Copy without pictures. Please restate each line of the listing exactly.

■ RECORDS TO USE:
BEGIN
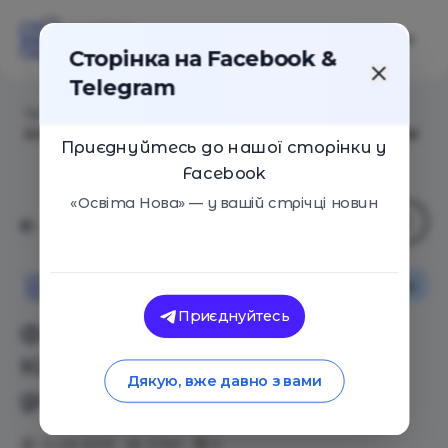
Сторінка на Facebook &
Telegram
Головна
/
Статті
/
Фільми з програми «Чілдрен
Кінофесту – 2019» доступні для кіноклубних показів!
Приєднуйтесь до нашої сторінки у
Facebook
«Освіта Нова» — у вашій стрічці новин
Новини
Освіта Нова
Приєднуйтесь
Фільми з програми «Чілдрен
Кінофесту – 2019» доступні
Дякую, вже давно з вами
для кіноклубних показів!
13.09.2019
2783
0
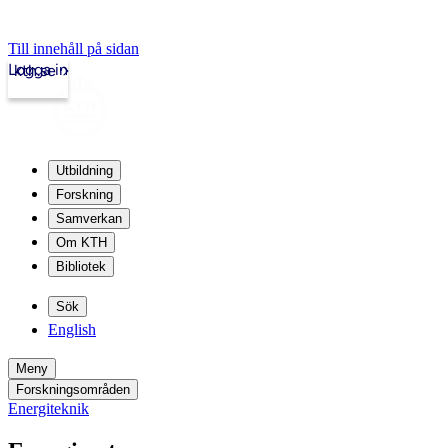
Till innehåll på sidan
Logga in
kth.se
Utbildning
Forskning
Samverkan
Om KTH
Bibliotek
Sök
English
Meny
Forskningsområden
Energiteknik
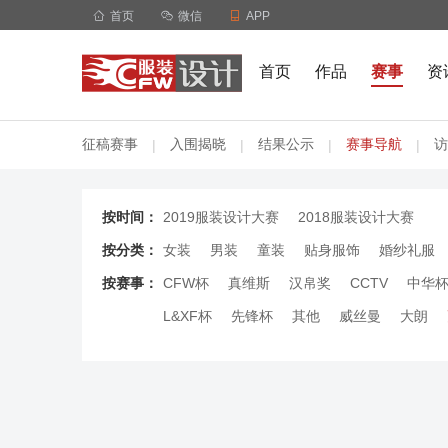

首页

微信

APP
首页
作品
赛事
资
征稿赛事
入围揭晓
结果公示
赛事导航
访
|
|
|
|
按时间：
2019服装设计大赛
2018服装设计大赛
按分类：
女装
男装
童装
贴身服饰
婚纱礼服
按赛事：
CFW杯
真维斯
汉帛奖
CCTV
中华
L&XF杯
先锋杯
其他
威丝曼
大朗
END
■ TASK SOLUTION:
Сторінка на Facebook &
Telegram
Головна
/
Статті
/
Фільми з програми «Чілдрен
Кінофесту – 2019» доступні для кіноклубних показів!
Приєднуйтесь до нашої сторінки у
Facebook
«Освіта Нова» — у вашій стрічці новин
Новини
Освіта Нова
Приєднуйтесь
Фільми з програми «Чілдрен
Кінофесту – 2019» доступні
Дякую, вже давно з вами
для кіноклубних показів!
13.09.2019
2783
0
Till innehåll på sidan
Logga in
kth.se
Utbildning
Forskning
Samverkan
Om KTH
Bibliotek
Sök
English
Meny
Forskningsområden
Energiteknik

首页

微信

APP
首页
作品
赛事
资
征稿赛事
入围揭晓
结果公示
赛事导航
访
|
|
|
|
按时间：
2019服装设计大赛
2018服装设计大赛
按分类：
女装
男装
童装
贴身服饰
婚纱礼服
按赛事：
CFW杯
真维斯
汉帛奖
CCTV
中华
L&XF杯
先锋杯
其他
威丝曼
大朗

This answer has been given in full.